Let \(S_1\) be the set of the possible values for \((\text{A})\) modulo \(M\), and \(S_2\) be the set of the possible values for \((\text{B})\) modulo \(M\). Then the maximum score is \(\displaystyle \max_{x\in S_1,y\in S_2}((x+y)\ \text{mod}\ M)\).

If we fix \(x\in S_1\), the value \(y\in S_2\) that maximizes \((x+y)\ \text{mod}\ M\) is the maximum element among \(S_2\) that is strictly less than \(M-x\) (or the maximum element if there is no such \(y\)). Such an \(y\) can be found fast enough with binary search.

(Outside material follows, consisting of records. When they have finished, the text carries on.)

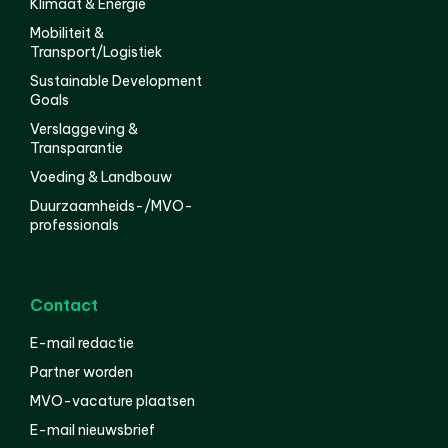
Klimaat & Energie
Mobiliteit &
Transport/Logistiek
Sustainable Development
Goals
Verslaggeving &
Transparantie
Voeding & Landbouw
Duurzaamheids-/MVO-
professionals
Contact
E-mail redactie
Partner worden
MVO-vacature plaatsen
E-mail nieuwsbrief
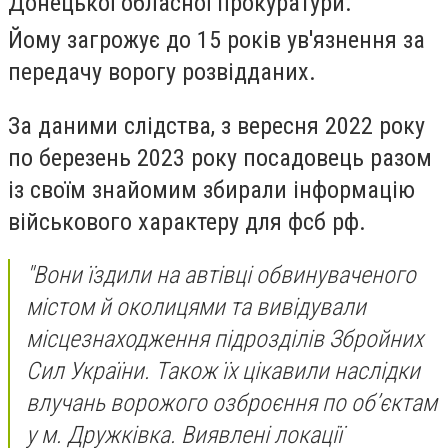
Донецької обласної прокуратури.
Йому загрожує до 15 років ув'язнення за
передачу ворогу розвідданих.
За даними слідства, з вересня 2022 року
по березень 2023 року посадовець разом
із своїм знайомим збирали інформацію
військового характеру для фсб рф.
"Вони їздили на автівці обвинуваченого
містом й околицями та вивідували
місцезнаходження підрозділів Збройних
Сил України. Також їх цікавили наслідки
влучань ворожого озброєння по об’єктам
у м. Дружківка. Виявлені локації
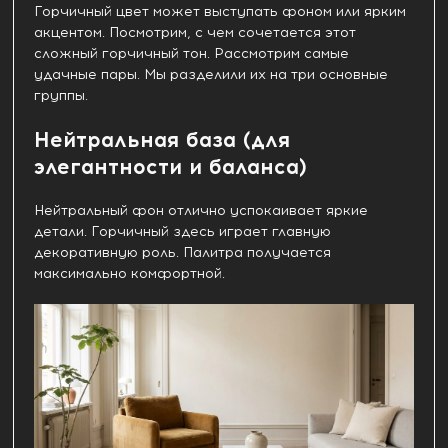
Горчичный цвет может выступать фоном или ярким
акцентом. Посмотрим, с чем сочетается этот
сложный горчичный тон. Рассмотрим самые
удачные пары. Мы разделили их на три основные
группы.
Нейтральная база (для
элегантности и баланса)
Нейтральный фон отлично успокаивает яркие
детали. Горчичный здесь играет главную
декоративную роль. Палитра получается
максимально комфортной.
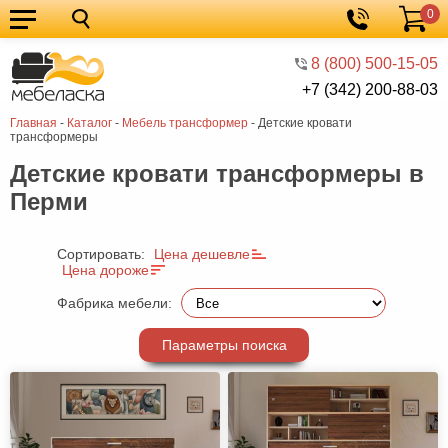
0
Кухонные
Корзина
гарнитуры
Мебель
8 (800) 500-15-05
+7 (342) 200-88-03
для
Мебель
Главная
-
Каталог
-
Мебель трансформер
-
Детские кровати
кухни
для
Кровати
трансформеры
спальни
Шкафы
Детские кровати трансформеры в
Перми
Диваны
Мягкая
Сортировать:
Цена дешевле
Цена дороже
мебель
Детская
Фабрика мебели:
мебель
Мебель
в
Мебель
Параметры поиска
гостиную
для
Столы
прихожей
Комоды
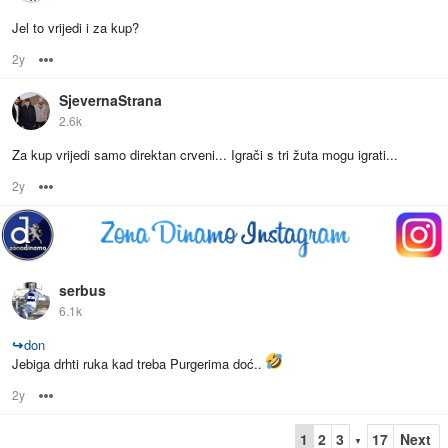
Jel to vrijedi i za kup?
2y
Options
SjevernaStrana
2.6k
Za kup vrijedi samo direktan crveni... Igrači s tri žuta mogu igrati...
2y
Options
serbus
6.1k
↪
don
Jebiga drhti ruka kad treba Purgerima doć..
2y
Options
1
2
3
17
Next
▼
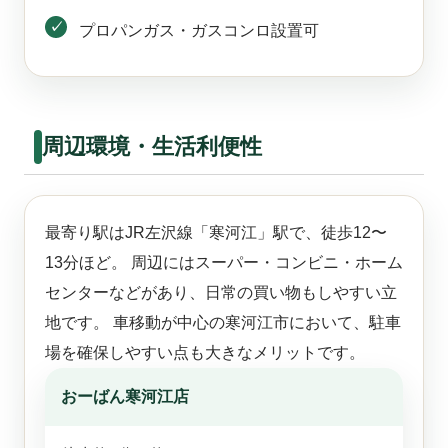
プロパンガス・ガスコンロ設置可
周辺環境・生活利便性
最寄り駅はJR左沢線「寒河江」駅で、徒歩12〜
13分ほど。 周辺にはスーパー・コンビニ・ホーム
センターなどがあり、日常の買い物もしやすい立
地です。 車移動が中心の寒河江市において、駐車
場を確保しやすい点も大きなメリットです。
おーばん寒河江店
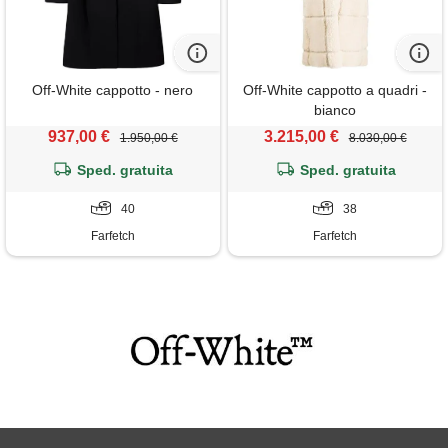
Off-White cappotto - nero
Off-White cappotto a quadri -
bianco
937,00 €
3.215,00 €
1.950,00 €
8.030,00 €
Sped. gratuita
Sped. gratuita
40
38
Farfetch
Farfetch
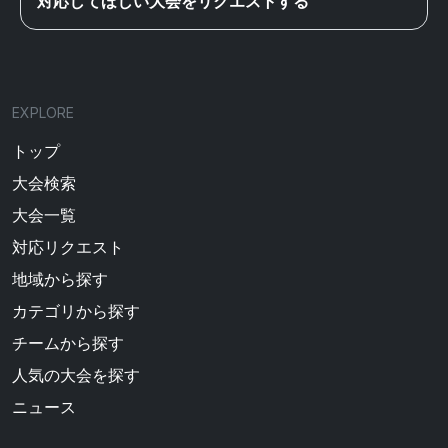
対応してほしい大会をリクエストする
EXPLORE
トップ
大会検索
大会一覧
対応リクエスト
地域から探す
カテゴリから探す
チームから探す
人気の大会を探す
ニュース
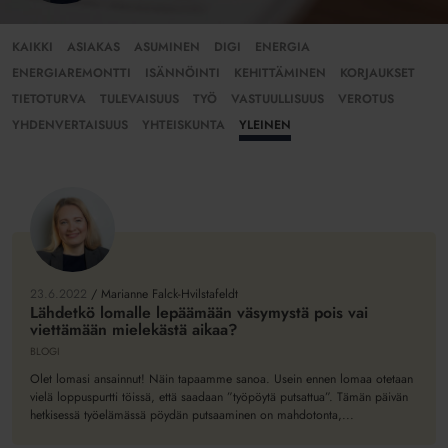
KAIKKI
ASIAKAS
ASUMINEN
DIGI
ENERGIA
ENERGIAREMONTTI
ISÄNNÖINTI
KEHITTÄMINEN
KORJAUKSET
TIETOTURVA
TULEVAISUUS
TYÖ
VASTUULLISUUS
VEROTUS
YHDENVERTAISUUS
YHTEISKUNTA
YLEINEN
Lähdetkö
lomalle
lepäämään
23.6.2022
/
Marianne Falck-Hvilstafeldt
väsymystä
Lähdetkö lomalle lepäämään väsymystä pois vai
viettämään mielekästä aikaa?
pois
vai
BLOGI
viettämään
Olet lomasi ansainnut! Näin tapaamme sanoa. Usein ennen lomaa otetaan
mielekästä
vielä loppuspurtti töissä, että saadaan ”työpöytä putsattua”. Tämän päivän
hetkisessä työelämässä pöydän putsaaminen on mahdotonta,...
aikaa?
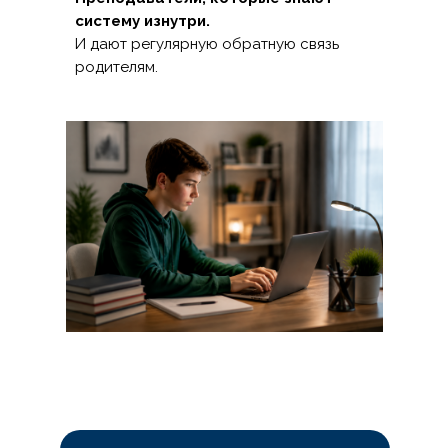
систему изнутри.
И дают регулярную обратную связь
родителям.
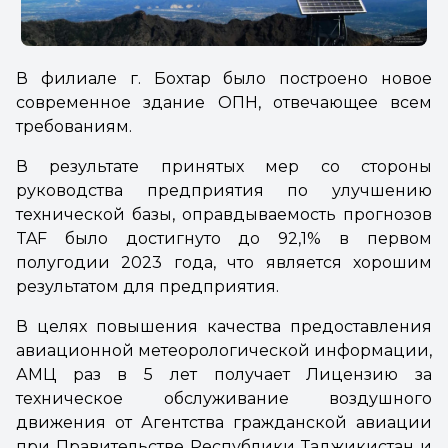
В филиале г. Бохтар было построено новое
современное здание ОПН, отвечающее всем
требованиям.
В результате принятых мер со стороны
руководства предприятия по улучшению
технической базы, оправдываемость прогнозов
TAF было достигнуто до 92,1% в первом
полугодии 2023 года, что является хорошим
результатом для предприятия.
В целях повышения качества предоставления
авиационной метеорологической информации,
АМЦ раз в 5 лет получает Лицензию за
техническое обслуживание воздушного
движения от Агентства гражданской авиации
при Правительстве Республики Таджикистан и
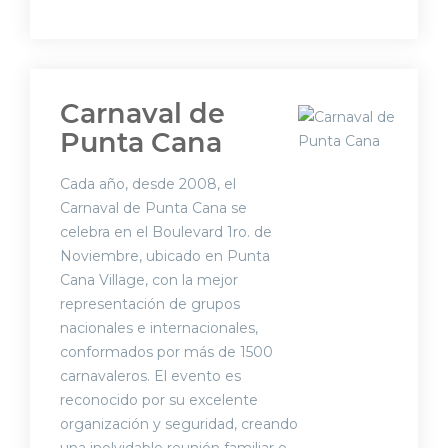
Carnaval de
Punta Cana
Cada año, desde 2008, el
Carnaval de Punta Cana se
celebra en el Boulevard 1ro. de
Noviembre, ubicado en Punta
Cana Village, con la mejor
representación de grupos
nacionales e internacionales,
conformados por más de 1500
carnavaleros. El evento es
reconocido por su excelente
organización y seguridad, creando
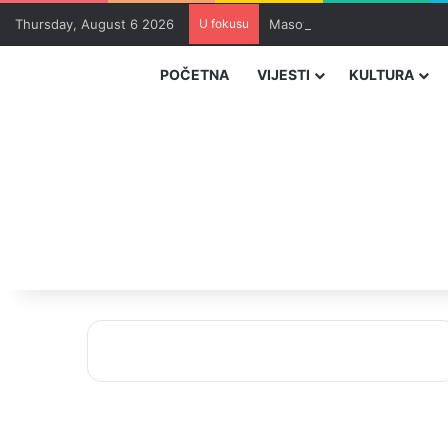
Thursday, August 6 2026
U fokusu
Masovna epidemija parazita 
POČETNA
VIJESTI
KULTURA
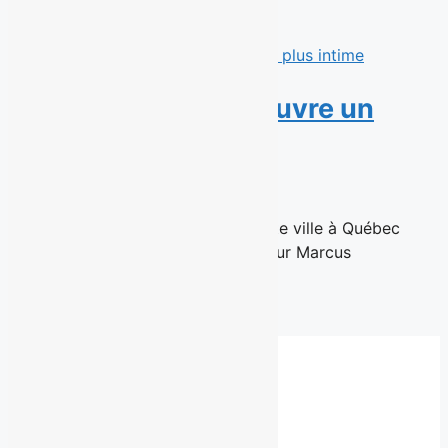
souligner son histoire brassicole...
Read More
Marcus Villeneuve ouvre un
salon plus intime
11 juin 2026
Un retour à l'essentiel, situé en haute ville à Québec
Québec, le 10 Juin 2026 – Le coiffeur Marcus
Villeneuve,...
Read More
Fil de presse complet
Besoin d'un autre service?
Communiquez
avec nous.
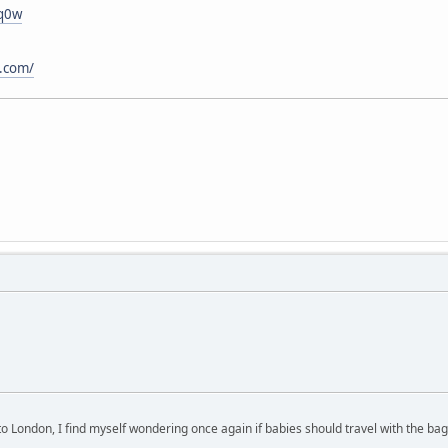
Qq0w
t.com/
 to London, I find myself wondering once again if babies should travel with the b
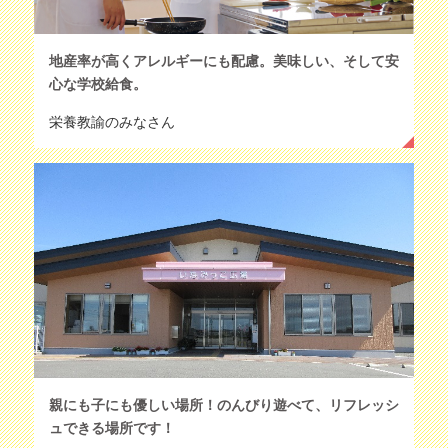
地産率が高くアレルギーにも配慮。美味しい、そして安
心な学校給食。
栄養教諭のみなさん
親にも子にも優しい場所！のんびり遊べて、リフレッシ
ュできる場所です！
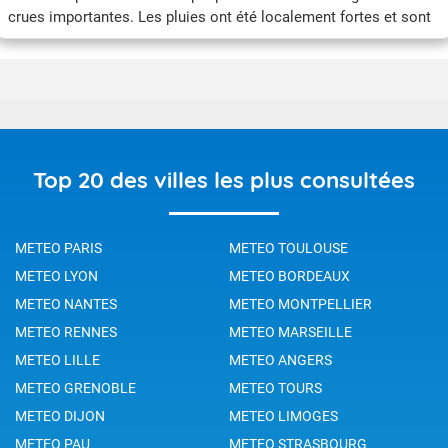
crues importantes. Les pluies ont été localement fortes et sont
arrivées sur des sols détrempés. Ces conditions ont favorisé
une réaction des cours d’eau qui ont atteint des niveaux
exceptionnels par endroit.
Top 20 des villes les plus consultées
METEO PARIS
METEO TOULOUSE
METEO LYON
METEO BORDEAUX
METEO NANTES
METEO MONTPELLIER
METEO RENNES
METEO MARSEILLE
METEO LILLE
METEO ANGERS
METEO GRENOBLE
METEO TOURS
METEO DIJON
METEO LIMOGES
METEO PAU
METEO STRASBOURG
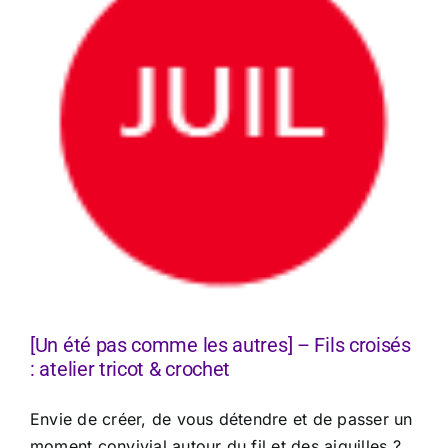
[Un été pas comme les autres] – Fils croisés
: atelier tricot & crochet
Envie de créer, de vous détendre et de passer un
moment convivial autour du fil et des aiguilles ?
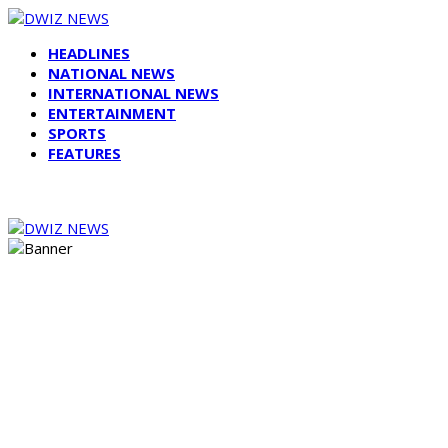
HEADLINES
NATIONAL NEWS
INTERNATIONAL NEWS
ENTERTAINMENT
SPORTS
FEATURES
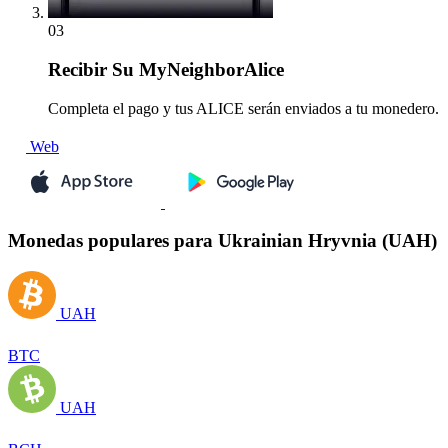
03
Recibir
Su MyNeighborAlice
Completa el pago y tus ALICE serán enviados a tu monedero.
Web
Monedas populares para Ukrainian Hryvnia (UAH)
UAH
BTC
UAH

By applying this algorithm for all \(1\le k\le N\), the problem can be solved. The time complexity is \(O(N2^N)\).

Sample code (Python 3)

from bisect import bisect_left

n, m = map(int, input().split())
a = [list(map(int, input().split())) for _ in range(n)]
for i in range(n):
    for j in range(n):
        a[i][j] *= pow(10, n - 1 - i + n - 1 - j, m)
        a[i][j] %= m
nn = 1 << (n - 1)
g1 = [[] for _ in range(n)]
for bit in range(nn):
    s = 0
    x, y = 0, 0
    for i in range(n - 1):
        s += a[x][y]
        if (bit >> i) & 1:
            x += 1
        else:
            y += 1
    s += a[x][y]
    s %= m
    g1[x].append(s)
g2 = [[] for _ in range(n)]
for bit in range(nn):
    s = 0
    x, y = n - 1, n - 1
    for i in range(n - 1):
        s += a[x][y]
        if (bit >> i) & 1:
            x -= 1
        else:
            y -= 1
    s %= m
    g2[x].append(s)
ans = 0
for r1, r2 in zip(g1, g2):
    r2.sort()
    for v in r1:
        idx = bisect_left(r2, m - v) - 1
        ans = max(ans, (v + r2[idx]) % m)
print(ans)